Motivo por el que han destacado que es «urgente» recortar la capacidad de crecimiento turístico y urbanístico antes de entrar en una situación «todavía más crítica».
«La falta de agua, la generación de residuos sin freno, el exceso de consumo de energía y agua, las emisiones contaminantes y de CO2 o saturación ¿Cuál de estos problemas puede arreglarse si el crecimiento continúa disparado?», se han planteado.

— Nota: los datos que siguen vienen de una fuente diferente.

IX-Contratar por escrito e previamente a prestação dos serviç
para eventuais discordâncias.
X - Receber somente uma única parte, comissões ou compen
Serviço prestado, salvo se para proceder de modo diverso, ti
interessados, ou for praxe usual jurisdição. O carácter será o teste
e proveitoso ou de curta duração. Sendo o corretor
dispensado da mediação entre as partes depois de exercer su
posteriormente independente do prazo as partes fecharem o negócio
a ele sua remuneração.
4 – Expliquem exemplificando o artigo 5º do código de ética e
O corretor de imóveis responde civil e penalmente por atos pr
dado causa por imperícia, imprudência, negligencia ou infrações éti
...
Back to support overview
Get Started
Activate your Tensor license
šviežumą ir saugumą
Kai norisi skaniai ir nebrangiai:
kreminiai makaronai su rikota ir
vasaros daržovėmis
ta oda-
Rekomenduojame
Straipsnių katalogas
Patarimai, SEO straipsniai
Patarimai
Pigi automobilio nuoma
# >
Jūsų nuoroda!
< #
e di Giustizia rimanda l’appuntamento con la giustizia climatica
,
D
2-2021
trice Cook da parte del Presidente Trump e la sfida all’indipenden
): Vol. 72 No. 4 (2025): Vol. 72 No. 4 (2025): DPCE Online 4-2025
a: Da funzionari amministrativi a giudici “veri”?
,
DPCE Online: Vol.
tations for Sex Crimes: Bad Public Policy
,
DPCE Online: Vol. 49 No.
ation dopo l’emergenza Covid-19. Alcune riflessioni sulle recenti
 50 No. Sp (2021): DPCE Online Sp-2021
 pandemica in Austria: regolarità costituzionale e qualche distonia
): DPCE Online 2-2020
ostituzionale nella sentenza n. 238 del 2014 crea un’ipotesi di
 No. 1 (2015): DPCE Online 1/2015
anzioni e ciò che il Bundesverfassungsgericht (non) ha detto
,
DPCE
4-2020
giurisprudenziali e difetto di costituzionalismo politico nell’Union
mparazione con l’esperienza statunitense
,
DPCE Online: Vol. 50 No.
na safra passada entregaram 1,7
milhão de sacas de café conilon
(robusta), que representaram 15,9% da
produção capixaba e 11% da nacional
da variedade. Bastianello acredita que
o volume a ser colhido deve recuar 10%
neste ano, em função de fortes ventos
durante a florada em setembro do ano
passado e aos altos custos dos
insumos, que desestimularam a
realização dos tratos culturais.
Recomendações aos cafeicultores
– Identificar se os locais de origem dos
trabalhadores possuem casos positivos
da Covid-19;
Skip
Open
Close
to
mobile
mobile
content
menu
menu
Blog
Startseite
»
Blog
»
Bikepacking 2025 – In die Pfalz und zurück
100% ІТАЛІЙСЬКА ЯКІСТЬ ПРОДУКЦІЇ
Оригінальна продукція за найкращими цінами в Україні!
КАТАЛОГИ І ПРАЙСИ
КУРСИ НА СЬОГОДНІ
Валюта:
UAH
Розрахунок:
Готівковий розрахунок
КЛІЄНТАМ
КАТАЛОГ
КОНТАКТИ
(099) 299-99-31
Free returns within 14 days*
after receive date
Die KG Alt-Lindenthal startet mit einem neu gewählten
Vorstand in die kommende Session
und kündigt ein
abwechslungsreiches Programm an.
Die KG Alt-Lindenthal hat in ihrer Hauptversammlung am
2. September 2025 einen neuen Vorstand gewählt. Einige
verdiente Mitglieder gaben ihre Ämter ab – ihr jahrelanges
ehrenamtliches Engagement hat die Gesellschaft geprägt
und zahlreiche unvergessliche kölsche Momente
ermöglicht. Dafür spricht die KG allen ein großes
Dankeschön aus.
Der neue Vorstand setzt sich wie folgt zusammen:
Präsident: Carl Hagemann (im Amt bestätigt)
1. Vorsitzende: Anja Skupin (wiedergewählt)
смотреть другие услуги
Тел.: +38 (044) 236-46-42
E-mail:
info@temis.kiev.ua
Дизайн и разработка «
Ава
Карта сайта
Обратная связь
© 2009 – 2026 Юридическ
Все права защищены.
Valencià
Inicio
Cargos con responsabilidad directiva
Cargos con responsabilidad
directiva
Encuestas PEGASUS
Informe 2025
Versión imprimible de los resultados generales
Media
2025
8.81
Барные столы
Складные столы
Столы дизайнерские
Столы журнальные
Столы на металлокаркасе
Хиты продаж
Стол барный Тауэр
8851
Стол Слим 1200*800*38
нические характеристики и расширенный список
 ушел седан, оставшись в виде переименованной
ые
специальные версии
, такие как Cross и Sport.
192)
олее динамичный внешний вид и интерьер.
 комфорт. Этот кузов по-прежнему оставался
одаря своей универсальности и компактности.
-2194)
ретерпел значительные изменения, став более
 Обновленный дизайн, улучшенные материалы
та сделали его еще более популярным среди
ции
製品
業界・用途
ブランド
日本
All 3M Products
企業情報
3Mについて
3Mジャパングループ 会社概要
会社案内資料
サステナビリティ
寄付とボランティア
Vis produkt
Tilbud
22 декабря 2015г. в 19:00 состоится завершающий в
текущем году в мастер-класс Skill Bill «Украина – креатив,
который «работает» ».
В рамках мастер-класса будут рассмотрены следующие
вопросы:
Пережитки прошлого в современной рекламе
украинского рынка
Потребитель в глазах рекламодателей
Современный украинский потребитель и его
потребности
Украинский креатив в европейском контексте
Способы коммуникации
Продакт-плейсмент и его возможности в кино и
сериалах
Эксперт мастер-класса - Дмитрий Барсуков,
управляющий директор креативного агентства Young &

Por estos motivos, han reclamado una revisión de las Directrices de Ordenación del Territorio para «garantizar» la preservación paisajística y preservar los suelos agrarios y forestales, junto con una revisión de los Planes Territoriales, para desclasificar suelos urbanos y urbanizables, prohibir definitivamente la construcción de chalés en suelo rústico y recuperar las propuestas de corredores verdes.
Por otra parte, han sugerido una moratoria de plazas turísticas y la prohibición del alquiler turístico, al aplicar la medida de dos plazas de baja por cada nueva plaza turística y la prohibición y el incremento de la vigilancia sobre el alquiler turístico ilegal.
Además, han solicitado un nuevo catálogo de Espacios Naturales para declarar Áreas Naturales de Especial Interés (ANEI) los paisajes valiosos excluidos de la ley de espacios naturales que ahora son Suelo Rústico Común.
También han planteado la paralización de la ejecución de las obras previstas en el actual plan de carreteras y la redacción de un plan integral de movilidad.
En el mercado inmobiliario, han sugerido la congelación de las subidas de los alquileres, al declarar Mallorca como zona tensionada y dedicar una partida anual extraordinaria para destinar a vivienda protegida y ayuda al alquiler.
Al mismo tiempo, han exigido un plan de rehabilitación de viviendas en los pueblos y barrios de Mallorca, con el objetivo de recuperar para la gente las 105.000 viviendas vacías que hay según el INE. Otro de los puntos sería la prohibición de compra de viviendas a no residentes por promover el mercado especulativo internacional.
Las organizaciones ecologistas han pedido parar el crecimiento del consumo de agua y de energía, ya que en el caso del agua hay que «respetar el límite de este recurso» y no autorizar nuevos desarrollos urbanísticos, junto con una planificación energética que «límite el incremento del consumo».
Por otro lado, han reivindicado que se detenga la importación de residuos de Eivissa y cerrar los hornos de la incineradora «obsoletos», para sustituir la quema por la recogida selectiva.
«Los impulsores de esta manifestación estamos convencidos que hay una mayoría social amplísima que apoya medidas para frenar la masificación y el modelo urbanístico depredador. Esta manifestación es una respuesta legítima de la sociedad ante la amenaza de la destrucción del territorio, la pérdida de calidad de vida y la amenaza a los derechos más básicos, por lo que se apela a los valores democráticos de la sociedad mallorquina, que tantas veces ha demostrado», han rematado.